**WHAT THE TASK REQUIRES**
Leave the pictures aside and copy all the data exactly.

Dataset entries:

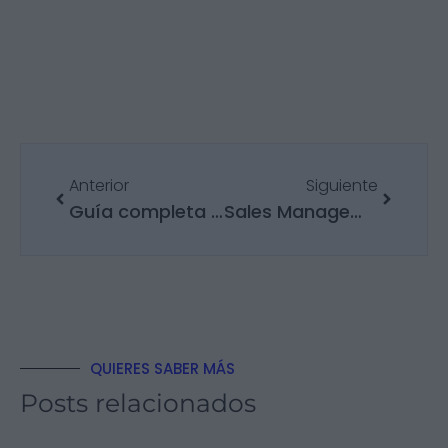
Anterior
Siguiente
Guía completa sobre cómo financiar tu máster en 2026
Sales Management: Principales funciones y cómo formarse
QUIERES SABER MÁS
Posts relacionados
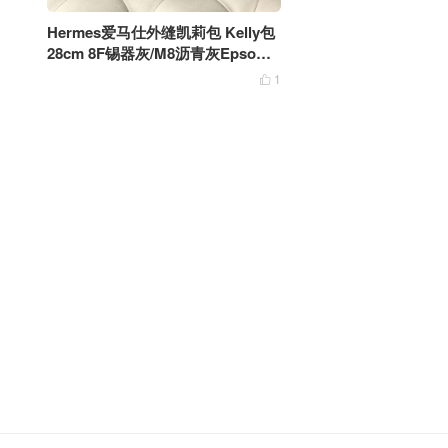
Hermes爱马仕外缝凯莉包 Kelly包
28cm 8F锡器灰/M8沥青灰Epsom
手掌纹
1

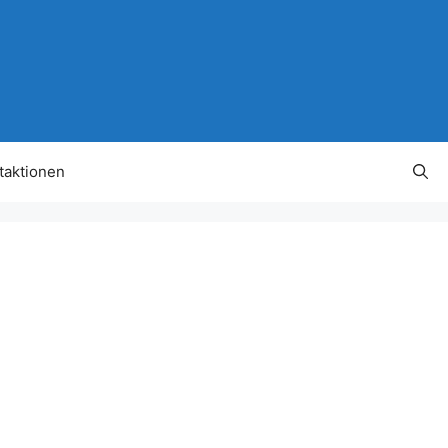
taktionen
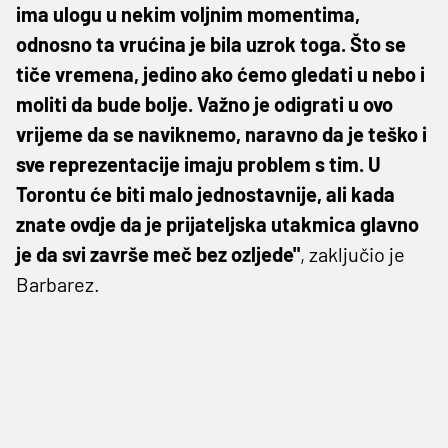
ima ulogu u nekim voljnim momentima,
odnosno ta vrućina je bila uzrok toga. Što se
tiče vremena, jedino ako ćemo gledati u nebo i
moliti da bude bolje. Važno je odigrati u ovo
vrijeme da se naviknemo, naravno da je teško i
sve reprezentacije imaju problem s tim. U
Torontu će biti malo jednostavnije, ali kada
znate ovdje da je prijateljska utakmica glavno
je da svi završe meč bez ozljede"
, zaključio je
Barbarez.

**SOLUTION BELOW**
Anterior
Siguiente
Guía completa sobre cómo financiar tu máster en 2026
Sales Management: Principales funciones y cómo formarse
QUIERES SABER MÁS
Posts relacionados
Hermes爱马仕外缝凯莉包 Kelly包
28cm 8F锡器灰/M8沥青灰Epsom
手掌纹
1

taktionen
ima ulogu u nekim voljnim momentima,
odnosno ta vrućina je bila uzrok toga. Što se
tiče vremena, jedino ako ćemo gledati u nebo i
moliti da bude bolje. Važno je odigrati u ovo
vrijeme da se naviknemo, naravno da je teško i
sve reprezentacije imaju problem s tim. U
Torontu će biti malo jednostavnije, ali kada
znate ovdje da je prijateljska utakmica glavno
je da svi završe meč bez ozljede"
, zaključio je
Barbarez.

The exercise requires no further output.